The use of the Mb-BCG vaccine applied to calves before 2 weeks age and evaluated until their 1st year was effective against bovine tuberculosis, because the vaccinated heifers showed a lower number of cases (8.9%) in comparison with not vaccinated animals (24.5%). One of the major limitations in present study when we intent to evaluate under field conditions the 2 years old heifers (45 days post partum) was that a large number of animals were out of study before we end it, principally for out of researchers control situation. Although was not possible to detect a statistical difference between vaccinated and not vaccinated groups at two years old, it was due at the sample size, but it was evident that vaccinated animals shown a less tuberculosis cases in comparison with not vaccinated.

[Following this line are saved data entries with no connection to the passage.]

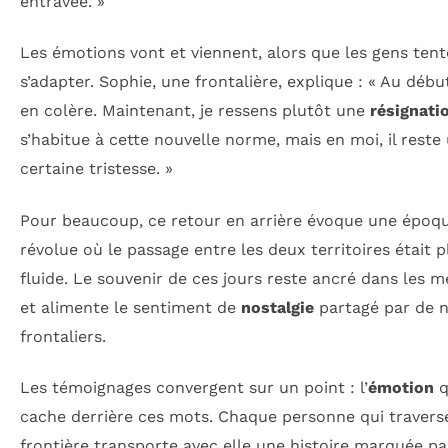
entravée. »
Les émotions vont et viennent, alors que les gens ten
s’adapter. Sophie, une frontalière, explique : « Au début,
en colère. Maintenant, je ressens plutôt une
résignati
s’habitue à cette nouvelle norme, mais en moi, il reste
certaine tristesse. »
Pour beaucoup, ce retour en arrière évoque une époq
révolue où le passage entre les deux territoires était p
fluide. Le souvenir de ces jours reste ancré dans les 
et alimente le sentiment de
nostalgie
partagé par de 
frontaliers.
Les témoignages convergent sur un point : l’
émotion
q
cache derrière ces mots. Chaque personne qui travers
frontière transporte avec elle une histoire marquée pa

The model of vaccination used to evaluate the vaccine under natural infections conditions in a high prevalence dairy herd, considering the additional diagnostic tests is viable. However, it will be improved increasing the study time and the sample size in both groups.

ACKNOWLEDGEMENTS

This research is part of the requisites to obtain the grade of Doctor en Ciencias Agropecuarias of the present first author (Facultad de Medicina Veterinaria y Zootecnia, Universidad Autónoma de Yucatán). This research was partially supported by CONACYTSAGARP AC02-2003-03. We thank Raquel Pio Garcia, Carloman Herrera for excellent technical assistance and M.V.Z. Javier Jimenez Serrano for his interest in this study and logistic support.